Let’s be honest, organisations vary in their technical proficiency, and not all of them achieve perfection in this regard. There are a lot use cases of applications that are still not in the cloud and there many reasons not to do it: migration costs, compliance, data residency requirements, good ol’ desktop applications and many more. But this doesn’t mean that your product is obsolete and being on-premise is a showstopper for you in terms of innovation. You can still build new functionalities or even companion apps that may extend your product lifecycle using powerful cloud services without the need of migrating the entire software product ecosystem in the cloud. That’s why the hybrid cloud has emerged as a versatile solution for these types of problems, yet it comes with its own set of challenges.

Hybrid Connection

For a hybrid cloud to work well, the connection between the cloud and the on-premise environment is the key and without it you cannot achieve a successful integration. For example large enterprise companies requires corporate networks that may interfere with the maintaining a reliable hybrid connection so there is need of additional complex configurations to achieve that. Some companies opt for site-to-site VPNs or public and internal firewalls but all these things require a lot of network and security configurations that might be costly and delay the integration.

Data Unification

Another challenge is how we can aggregate multiple data sources from multiple physical locations into a single API. Even if you create a secure connection between the cloud and on-premise environment you still have to implement a façade that should manage all the on-premise connections and to unify all the data in a single API, so the consumer can get data concurrently from different on-premise data stores in a single request. You can achieve that by integrating an ETL system that will extract and uniform all on-premise databases in cloud but this can rise different synchronisation problems that must be addressed. You can also build an API Gateway that is fetching from each service but development-time can be costly if you want to have something generic. In recent years, GraphQL, together with Apollo Federation emerged as a solution (called Federated Architecture) for this kind of problems. By using Apollo it is require that each on-premise database is exposing a GraphQL API. Now this can be a challenge because it requires additional on-premise components that should be developed and maintained.

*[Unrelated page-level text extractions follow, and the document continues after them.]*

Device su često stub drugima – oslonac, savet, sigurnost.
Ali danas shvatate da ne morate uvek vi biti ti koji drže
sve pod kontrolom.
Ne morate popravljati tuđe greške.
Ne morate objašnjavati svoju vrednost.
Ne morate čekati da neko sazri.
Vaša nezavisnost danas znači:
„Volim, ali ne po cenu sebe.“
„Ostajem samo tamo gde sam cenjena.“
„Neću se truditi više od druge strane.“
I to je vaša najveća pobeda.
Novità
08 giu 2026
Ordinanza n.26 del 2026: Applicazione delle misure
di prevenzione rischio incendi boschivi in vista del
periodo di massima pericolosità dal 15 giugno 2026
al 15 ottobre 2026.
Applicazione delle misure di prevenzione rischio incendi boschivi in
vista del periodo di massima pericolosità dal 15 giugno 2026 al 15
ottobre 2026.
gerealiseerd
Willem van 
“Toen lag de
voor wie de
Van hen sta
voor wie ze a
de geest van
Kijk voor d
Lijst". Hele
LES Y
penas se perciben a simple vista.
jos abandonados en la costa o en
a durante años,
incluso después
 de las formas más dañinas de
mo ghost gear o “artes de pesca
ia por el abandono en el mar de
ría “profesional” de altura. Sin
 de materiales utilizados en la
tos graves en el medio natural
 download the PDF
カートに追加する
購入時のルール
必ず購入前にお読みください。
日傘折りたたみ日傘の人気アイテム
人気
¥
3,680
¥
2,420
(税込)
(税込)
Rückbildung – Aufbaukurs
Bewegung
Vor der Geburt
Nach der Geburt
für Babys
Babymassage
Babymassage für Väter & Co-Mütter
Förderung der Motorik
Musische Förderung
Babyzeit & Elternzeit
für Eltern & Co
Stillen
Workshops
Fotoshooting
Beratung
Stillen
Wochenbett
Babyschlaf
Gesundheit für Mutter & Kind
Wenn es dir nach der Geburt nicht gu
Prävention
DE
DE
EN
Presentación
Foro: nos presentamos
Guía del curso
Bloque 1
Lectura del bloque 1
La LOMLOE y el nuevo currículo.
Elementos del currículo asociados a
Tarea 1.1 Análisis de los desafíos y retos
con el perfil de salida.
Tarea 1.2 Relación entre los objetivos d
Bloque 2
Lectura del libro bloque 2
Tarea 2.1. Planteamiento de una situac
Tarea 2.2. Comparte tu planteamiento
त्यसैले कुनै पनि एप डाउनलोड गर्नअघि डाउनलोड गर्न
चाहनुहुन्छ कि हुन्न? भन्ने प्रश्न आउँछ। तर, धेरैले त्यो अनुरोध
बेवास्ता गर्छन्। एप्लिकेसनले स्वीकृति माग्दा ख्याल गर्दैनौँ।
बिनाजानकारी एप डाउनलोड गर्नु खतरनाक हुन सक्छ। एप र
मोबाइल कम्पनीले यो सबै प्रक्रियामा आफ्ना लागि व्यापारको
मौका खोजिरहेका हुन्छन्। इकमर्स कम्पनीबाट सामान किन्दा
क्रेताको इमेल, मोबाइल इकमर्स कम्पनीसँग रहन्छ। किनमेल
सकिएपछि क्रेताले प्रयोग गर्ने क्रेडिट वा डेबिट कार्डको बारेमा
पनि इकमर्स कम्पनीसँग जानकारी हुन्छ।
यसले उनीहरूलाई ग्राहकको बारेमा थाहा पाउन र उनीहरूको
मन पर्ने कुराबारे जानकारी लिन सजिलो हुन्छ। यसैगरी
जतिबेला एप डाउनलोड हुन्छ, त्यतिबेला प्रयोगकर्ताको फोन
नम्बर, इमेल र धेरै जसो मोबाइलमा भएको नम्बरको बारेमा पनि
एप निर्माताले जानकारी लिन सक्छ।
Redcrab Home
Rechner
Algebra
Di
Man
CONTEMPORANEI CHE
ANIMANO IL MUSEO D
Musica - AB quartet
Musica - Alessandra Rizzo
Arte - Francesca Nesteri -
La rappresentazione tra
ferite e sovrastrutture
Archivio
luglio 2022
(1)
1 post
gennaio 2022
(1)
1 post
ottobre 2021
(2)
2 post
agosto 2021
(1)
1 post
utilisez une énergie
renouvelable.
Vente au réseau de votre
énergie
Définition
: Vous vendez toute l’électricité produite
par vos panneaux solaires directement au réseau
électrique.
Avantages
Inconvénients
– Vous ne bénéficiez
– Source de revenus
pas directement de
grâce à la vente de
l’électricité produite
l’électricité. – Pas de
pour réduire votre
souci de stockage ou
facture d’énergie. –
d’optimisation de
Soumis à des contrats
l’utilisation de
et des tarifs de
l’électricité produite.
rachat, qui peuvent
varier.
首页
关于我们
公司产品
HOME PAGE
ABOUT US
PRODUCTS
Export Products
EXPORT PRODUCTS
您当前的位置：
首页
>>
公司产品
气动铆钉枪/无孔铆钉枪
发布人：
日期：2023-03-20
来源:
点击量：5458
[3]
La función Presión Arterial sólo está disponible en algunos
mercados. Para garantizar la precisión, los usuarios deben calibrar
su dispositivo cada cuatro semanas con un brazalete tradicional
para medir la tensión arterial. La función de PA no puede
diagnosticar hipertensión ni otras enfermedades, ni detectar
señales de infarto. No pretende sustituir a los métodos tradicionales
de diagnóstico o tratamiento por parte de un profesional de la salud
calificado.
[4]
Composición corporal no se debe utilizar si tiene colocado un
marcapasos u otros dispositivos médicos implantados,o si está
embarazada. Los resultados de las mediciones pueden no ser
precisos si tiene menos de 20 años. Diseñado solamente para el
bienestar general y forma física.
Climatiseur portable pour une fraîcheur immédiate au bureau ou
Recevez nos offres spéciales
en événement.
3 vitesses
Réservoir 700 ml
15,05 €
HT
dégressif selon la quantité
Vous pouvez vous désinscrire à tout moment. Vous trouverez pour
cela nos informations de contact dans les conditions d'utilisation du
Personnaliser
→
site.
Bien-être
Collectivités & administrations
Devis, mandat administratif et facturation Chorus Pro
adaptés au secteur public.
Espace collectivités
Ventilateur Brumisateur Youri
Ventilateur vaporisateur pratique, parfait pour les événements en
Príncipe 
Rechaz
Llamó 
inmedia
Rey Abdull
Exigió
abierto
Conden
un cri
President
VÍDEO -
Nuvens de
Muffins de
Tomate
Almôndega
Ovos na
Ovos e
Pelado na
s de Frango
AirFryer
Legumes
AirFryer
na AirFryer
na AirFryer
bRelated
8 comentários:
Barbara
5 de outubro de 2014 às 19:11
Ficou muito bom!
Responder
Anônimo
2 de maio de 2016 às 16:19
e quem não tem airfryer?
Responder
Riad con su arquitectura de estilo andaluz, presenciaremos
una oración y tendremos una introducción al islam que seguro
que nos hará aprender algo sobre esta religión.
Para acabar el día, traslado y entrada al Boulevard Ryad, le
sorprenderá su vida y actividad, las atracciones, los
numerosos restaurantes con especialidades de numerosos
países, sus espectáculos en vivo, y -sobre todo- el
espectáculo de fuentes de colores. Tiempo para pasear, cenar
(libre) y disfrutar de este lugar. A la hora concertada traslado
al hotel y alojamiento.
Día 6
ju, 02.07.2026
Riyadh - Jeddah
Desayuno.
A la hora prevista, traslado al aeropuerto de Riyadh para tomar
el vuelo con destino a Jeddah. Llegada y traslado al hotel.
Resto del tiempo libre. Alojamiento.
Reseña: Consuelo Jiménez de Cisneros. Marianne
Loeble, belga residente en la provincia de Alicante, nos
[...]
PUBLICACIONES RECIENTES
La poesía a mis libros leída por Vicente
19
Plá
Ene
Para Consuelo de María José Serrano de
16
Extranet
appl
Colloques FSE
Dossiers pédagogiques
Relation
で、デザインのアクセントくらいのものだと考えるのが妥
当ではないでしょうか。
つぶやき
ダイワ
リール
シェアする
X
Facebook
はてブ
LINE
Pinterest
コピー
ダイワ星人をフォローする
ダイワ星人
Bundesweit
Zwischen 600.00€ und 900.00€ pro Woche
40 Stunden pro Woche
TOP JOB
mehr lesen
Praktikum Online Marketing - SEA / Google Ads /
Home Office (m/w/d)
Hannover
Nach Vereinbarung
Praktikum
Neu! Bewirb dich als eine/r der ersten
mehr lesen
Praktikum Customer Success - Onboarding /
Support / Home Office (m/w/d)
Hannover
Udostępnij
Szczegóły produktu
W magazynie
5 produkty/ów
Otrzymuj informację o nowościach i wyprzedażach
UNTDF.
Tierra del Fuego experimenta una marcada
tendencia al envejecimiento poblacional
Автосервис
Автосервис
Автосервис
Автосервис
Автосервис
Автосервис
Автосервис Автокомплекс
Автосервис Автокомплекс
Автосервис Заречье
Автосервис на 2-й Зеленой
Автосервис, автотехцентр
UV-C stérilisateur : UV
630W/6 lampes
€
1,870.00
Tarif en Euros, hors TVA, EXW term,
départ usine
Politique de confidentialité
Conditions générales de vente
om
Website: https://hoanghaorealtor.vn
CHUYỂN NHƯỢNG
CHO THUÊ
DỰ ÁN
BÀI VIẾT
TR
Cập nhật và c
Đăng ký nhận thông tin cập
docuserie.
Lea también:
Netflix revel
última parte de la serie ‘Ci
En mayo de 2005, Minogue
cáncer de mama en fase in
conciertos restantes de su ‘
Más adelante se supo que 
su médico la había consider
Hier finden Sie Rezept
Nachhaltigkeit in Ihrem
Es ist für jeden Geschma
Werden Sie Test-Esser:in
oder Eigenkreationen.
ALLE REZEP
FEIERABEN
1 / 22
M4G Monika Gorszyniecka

In this article, I will present a method for establishing a secure and reliable hybrid connection that is easily configurable. The proposed solution involves implementing a GraphQL Federated Architecture, enabling direct communication with the database without the requirement for on-premise supplementary API layer.

System Design

Requirements

Before getting into technical details, I will illustrate a concrete use case to facilitate the explanation. Let’s imagine the following scenario:

Let’s suppose we have a tech conglomerate with a vision for innovation an growth called TechHub Enterprises, where their main mission is acquisition of various small and medium digital business. Among these acquisitions are “Northwind”, a thriving e-commerce platform and “Chinook”, a well-known vinyl store. This technological conglomerate acknowledge the need of a centralised application that acts as an unified hub for employee data and it be easily integrated with the recently bought companies databases. The goal for this app is to streamline HR processes, analyse employee data and apply data-driven insights to enhance organisational efficiency and decision-making.
As TechHub continues to evolve and integrate these business entities, a common challenge arrises — Each acquired company maintains its own on-premise database infrastructure, making it a complex task to get valuable insights from employee data and ensuring that employee records are up-to-date and accessible in real-time.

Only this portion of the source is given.